Stored records:

════════

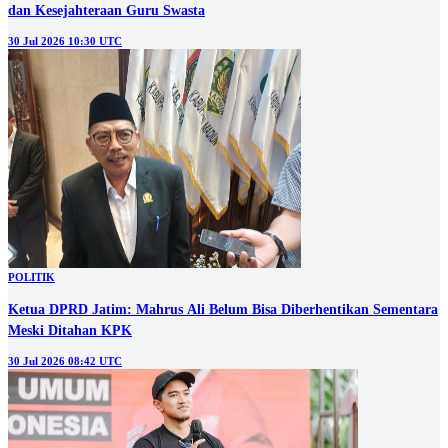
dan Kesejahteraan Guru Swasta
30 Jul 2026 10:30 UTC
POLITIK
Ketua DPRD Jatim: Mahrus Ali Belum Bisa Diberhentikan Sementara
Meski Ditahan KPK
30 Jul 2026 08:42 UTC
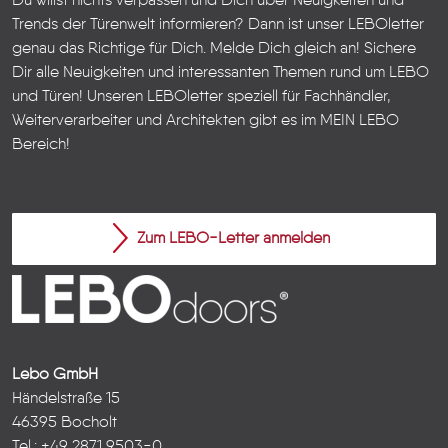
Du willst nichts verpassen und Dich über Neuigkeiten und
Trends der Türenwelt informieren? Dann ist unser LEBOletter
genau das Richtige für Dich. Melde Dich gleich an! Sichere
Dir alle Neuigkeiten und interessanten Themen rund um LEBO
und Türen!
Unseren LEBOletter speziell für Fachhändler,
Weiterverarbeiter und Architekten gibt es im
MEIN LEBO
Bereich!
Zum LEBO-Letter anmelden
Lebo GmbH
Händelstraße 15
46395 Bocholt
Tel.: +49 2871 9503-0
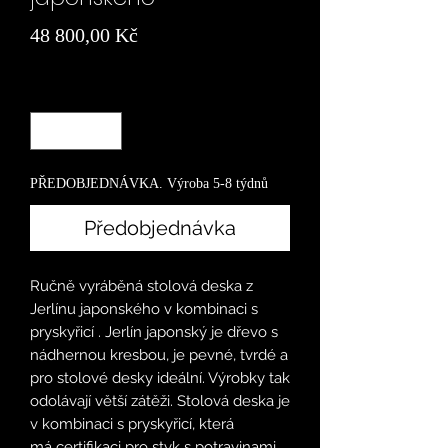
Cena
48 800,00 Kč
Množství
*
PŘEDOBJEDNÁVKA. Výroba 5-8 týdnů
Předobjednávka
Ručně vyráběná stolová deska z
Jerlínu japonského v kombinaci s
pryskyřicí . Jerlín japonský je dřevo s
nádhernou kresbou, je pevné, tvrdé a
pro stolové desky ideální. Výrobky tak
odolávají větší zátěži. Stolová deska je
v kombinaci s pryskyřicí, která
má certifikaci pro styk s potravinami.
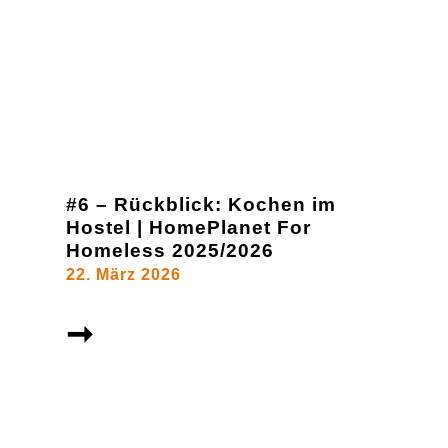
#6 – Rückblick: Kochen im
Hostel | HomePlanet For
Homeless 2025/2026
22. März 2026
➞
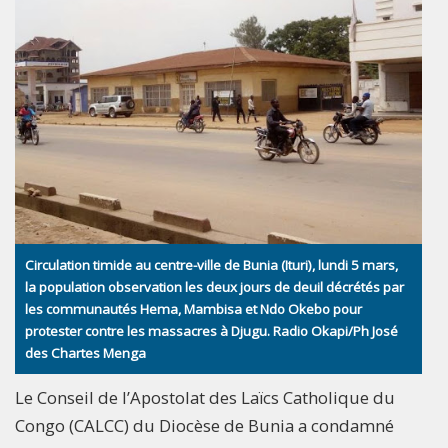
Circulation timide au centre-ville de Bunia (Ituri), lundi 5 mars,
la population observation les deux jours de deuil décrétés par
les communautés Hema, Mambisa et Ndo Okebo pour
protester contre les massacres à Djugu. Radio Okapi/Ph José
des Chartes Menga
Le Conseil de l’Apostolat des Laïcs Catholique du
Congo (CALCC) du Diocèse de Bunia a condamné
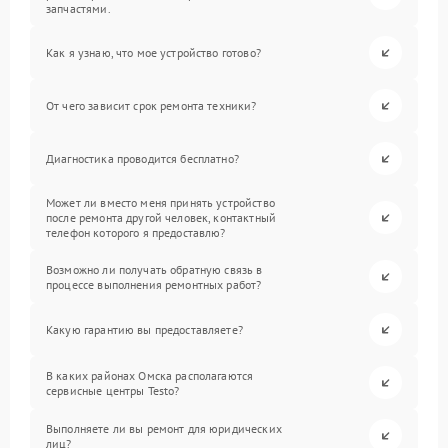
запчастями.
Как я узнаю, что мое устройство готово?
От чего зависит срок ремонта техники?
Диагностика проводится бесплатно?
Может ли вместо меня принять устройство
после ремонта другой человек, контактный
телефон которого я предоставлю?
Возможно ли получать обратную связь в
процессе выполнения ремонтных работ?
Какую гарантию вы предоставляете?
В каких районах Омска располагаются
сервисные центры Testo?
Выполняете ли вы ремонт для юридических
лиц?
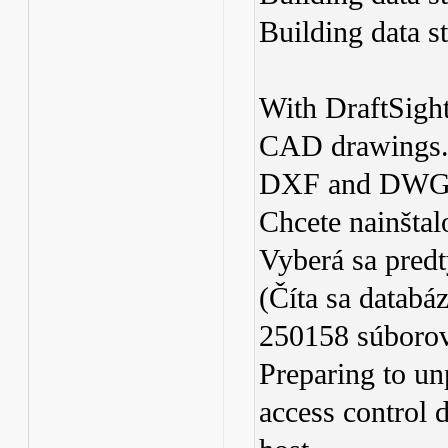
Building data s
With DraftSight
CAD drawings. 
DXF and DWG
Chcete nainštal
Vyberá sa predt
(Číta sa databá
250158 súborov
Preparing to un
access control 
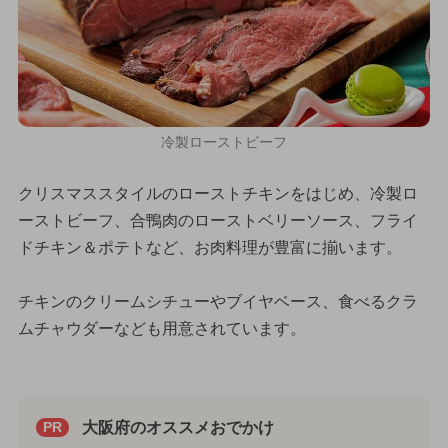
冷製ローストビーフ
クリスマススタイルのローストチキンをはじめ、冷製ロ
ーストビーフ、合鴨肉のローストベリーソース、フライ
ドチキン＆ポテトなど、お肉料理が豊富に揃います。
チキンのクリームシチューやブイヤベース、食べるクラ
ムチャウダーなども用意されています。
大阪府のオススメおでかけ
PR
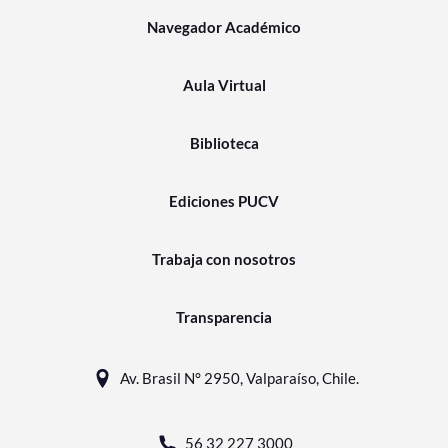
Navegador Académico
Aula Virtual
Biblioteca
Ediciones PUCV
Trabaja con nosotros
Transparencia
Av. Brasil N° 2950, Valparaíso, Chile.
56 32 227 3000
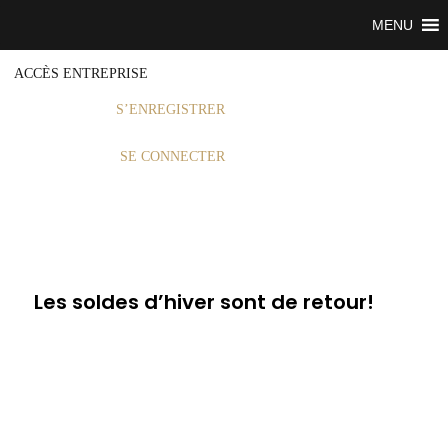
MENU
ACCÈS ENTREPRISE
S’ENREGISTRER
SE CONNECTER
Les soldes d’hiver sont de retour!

════════

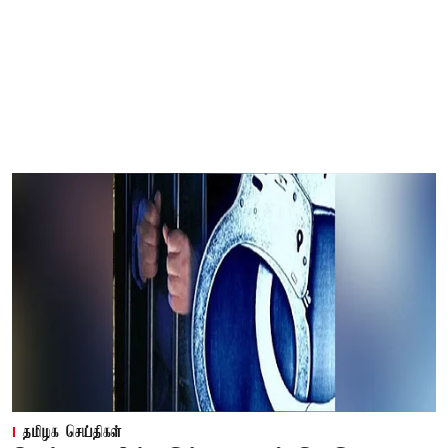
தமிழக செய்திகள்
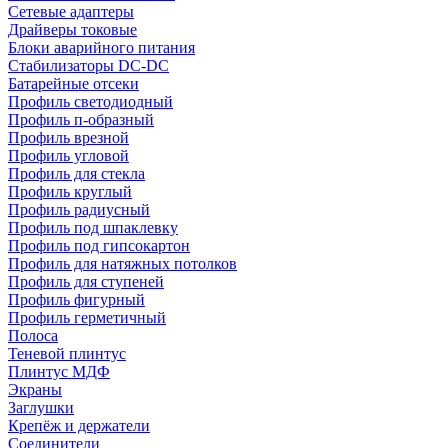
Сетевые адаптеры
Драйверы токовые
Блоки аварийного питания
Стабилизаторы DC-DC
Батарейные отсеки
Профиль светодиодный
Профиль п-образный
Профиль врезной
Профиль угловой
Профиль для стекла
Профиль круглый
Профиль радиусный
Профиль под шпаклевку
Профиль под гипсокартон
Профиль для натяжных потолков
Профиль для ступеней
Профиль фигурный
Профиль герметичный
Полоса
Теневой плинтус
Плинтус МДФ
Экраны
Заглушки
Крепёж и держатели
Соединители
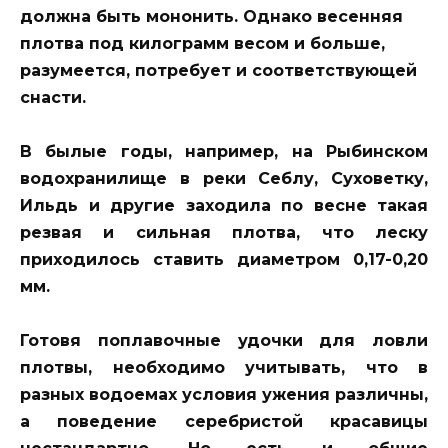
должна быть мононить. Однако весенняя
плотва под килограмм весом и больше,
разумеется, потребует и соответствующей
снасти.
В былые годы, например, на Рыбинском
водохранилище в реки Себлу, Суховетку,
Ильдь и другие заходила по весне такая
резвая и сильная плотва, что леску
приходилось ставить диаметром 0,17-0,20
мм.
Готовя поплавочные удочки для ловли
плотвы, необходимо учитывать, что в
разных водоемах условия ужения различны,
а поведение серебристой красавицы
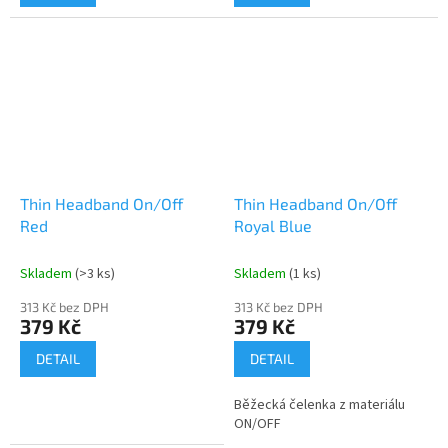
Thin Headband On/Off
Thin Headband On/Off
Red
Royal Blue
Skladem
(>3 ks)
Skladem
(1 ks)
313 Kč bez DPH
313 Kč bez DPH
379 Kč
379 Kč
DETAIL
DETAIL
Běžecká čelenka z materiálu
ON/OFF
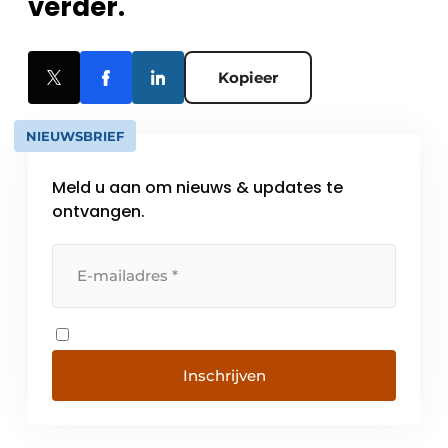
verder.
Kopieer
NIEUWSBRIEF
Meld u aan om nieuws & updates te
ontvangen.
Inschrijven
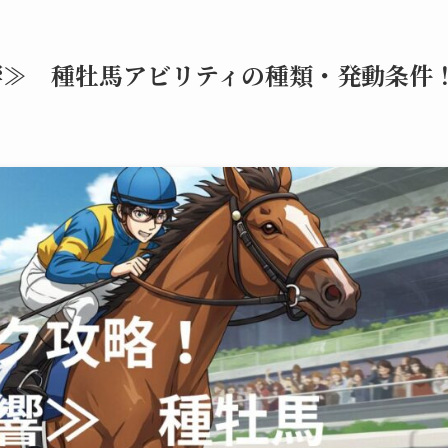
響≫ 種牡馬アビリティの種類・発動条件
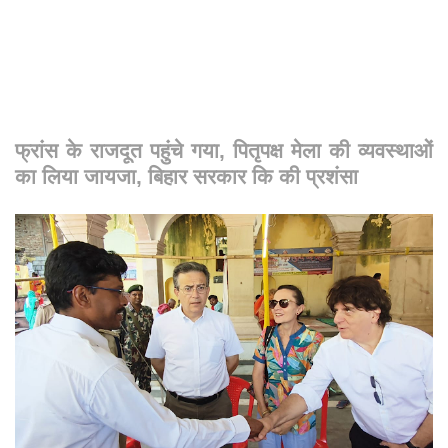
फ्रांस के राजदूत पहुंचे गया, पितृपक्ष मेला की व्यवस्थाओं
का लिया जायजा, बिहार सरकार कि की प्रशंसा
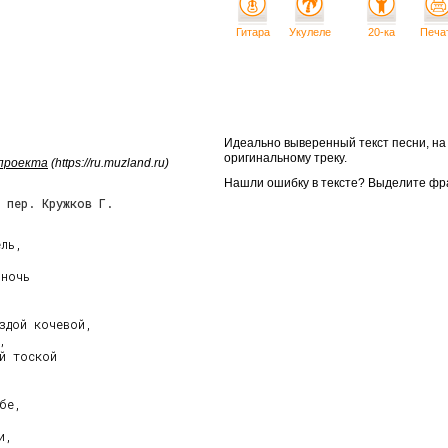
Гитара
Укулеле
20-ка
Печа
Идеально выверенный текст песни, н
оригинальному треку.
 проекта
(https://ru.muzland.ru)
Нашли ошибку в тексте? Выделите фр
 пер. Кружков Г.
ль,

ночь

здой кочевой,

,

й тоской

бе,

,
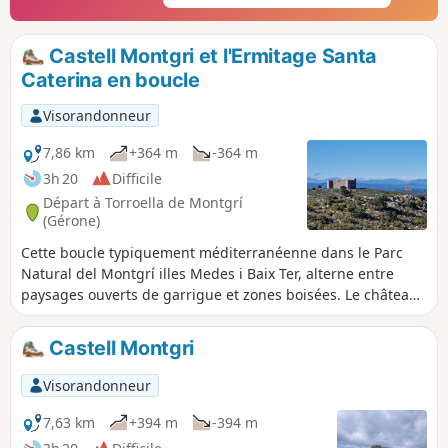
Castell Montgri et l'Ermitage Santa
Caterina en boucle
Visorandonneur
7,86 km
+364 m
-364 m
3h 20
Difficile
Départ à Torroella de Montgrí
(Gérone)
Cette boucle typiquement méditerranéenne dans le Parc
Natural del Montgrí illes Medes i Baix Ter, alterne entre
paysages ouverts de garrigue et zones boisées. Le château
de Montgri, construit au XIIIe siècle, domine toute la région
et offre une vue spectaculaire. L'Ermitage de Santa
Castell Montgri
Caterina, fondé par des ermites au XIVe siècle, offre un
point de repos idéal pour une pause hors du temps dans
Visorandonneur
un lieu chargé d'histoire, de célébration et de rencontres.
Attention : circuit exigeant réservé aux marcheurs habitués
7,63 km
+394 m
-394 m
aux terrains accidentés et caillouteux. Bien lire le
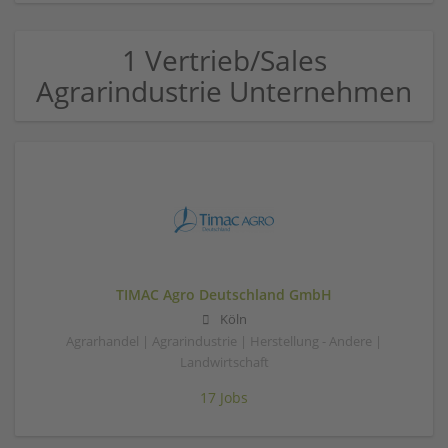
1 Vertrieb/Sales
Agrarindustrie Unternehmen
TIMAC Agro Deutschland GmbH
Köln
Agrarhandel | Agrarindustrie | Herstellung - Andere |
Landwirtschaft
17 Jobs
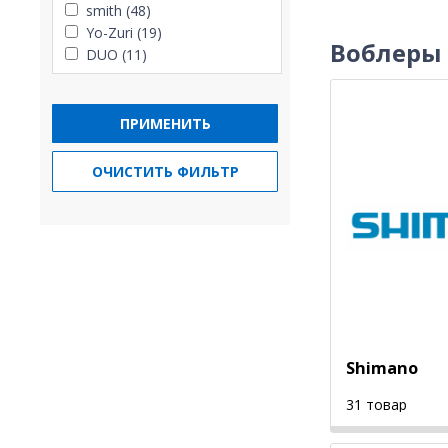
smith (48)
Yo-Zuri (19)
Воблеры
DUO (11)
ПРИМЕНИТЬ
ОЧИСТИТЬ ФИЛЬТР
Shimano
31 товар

════════

Count the lines above that contain the word "Santa". Write only the number.

2